Here is a review I found. Remington 1911 R1 Handgun


----------



## flieger67 (Dec 15, 2009)

The Remington R1 has been featured on the cover of a few magazines. The most recent one that I'm aware of is the June 2010 issue of "Shooting Illustrated".


----------



## cmaki413 (Feb 11, 2010)

Allterrain said:


> Wow, learn something new everyday. Just happen to be on Remingtons web site and saw there new 1911 pistol. Looks pretty nice to me. I grew up on Remington guns and its nice to see them getting into the pistol market. Hopefully that pistol will live up to its name and *be worth the money*. If anybody happens to get there hands on one of those be sure and tell us what you think.


Any idea on what it costs?? I have dial up here, and the remington page won't load, and i can't find a price on it anywhere.


----------



## nightal (Mar 19, 2010)

The last I have seen it is under $700.00 MSLP $699.00.


----------



## nightal (Mar 19, 2010)

Someone on GB has them buy now, $619.00.


----------



## cmaki413 (Feb 11, 2010)

Thanks...this gun...the new xd(m) 45...and a gun show this weekend. Decisions decisions.


----------



## Shipwreck (Jan 26, 2006)

Yes, someone on Glocktalk stated they had 1, so I know they are finally shipping


----------



## flieger67 (Dec 15, 2009)

My LGS had one in stock and in the for-sale case yesterday. They got it out for me to examine and it looks really nice and to be a real bargain at the price. One of the 1911 aficionados who works there was saying that the R1 would be a great platform to mod and pointed to how the sights are affixed as an example. When we cycled the slide, it was surprisingly smooth and with no slop in the fit.

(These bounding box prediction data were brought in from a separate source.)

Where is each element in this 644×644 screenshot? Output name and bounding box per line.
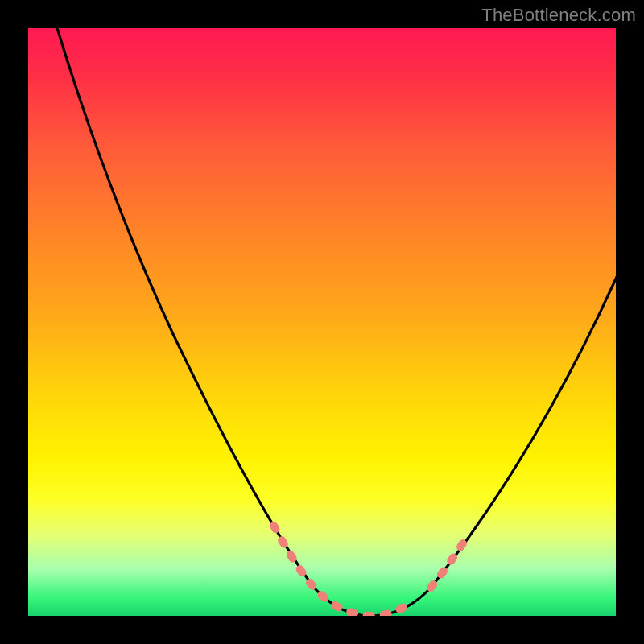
- watermark-text: TheBottleneck.com: [481, 5, 636, 26]
- plot-area: [28, 28, 616, 616]
- chart-frame: TheBottleneck.com: [0, 0, 644, 644]
- highlight-left: [274, 526, 405, 616]
- curve-path: [55, 28, 616, 616]
- bottleneck-curve: [28, 28, 616, 616]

If I were in the market for an inexpensive, no-frills .45 ACP, this would be a leading candidate. At the price, you'd probably have cash for extra accessories and mods.


----------



## recoilguy (Apr 30, 2009)

LGS here has them for 629 bucks.....I agree with the previous poster very nice tight no frills gun. I think it would be a decent deal on a pretty good weapon.

RCG


----------



## falchunt (May 8, 2009)

*Hmmm*

I don't yet own any 1911's but I definitely have at least one on my "futures" list. If I owned several "top tier" 1911's I probably wouldn't be all that interested in this new R1 from Remington, but the price is right, so I am all ears at this point. If this continues to get good reviews it might end up in my hands before too long. :mrgreen:


----------



## texagun (May 5, 2007)

Saw 2 new ones at the DFW gun show this weekend. Nice looking guns. One was $579 and the other one was $629.......both new in the box.


----------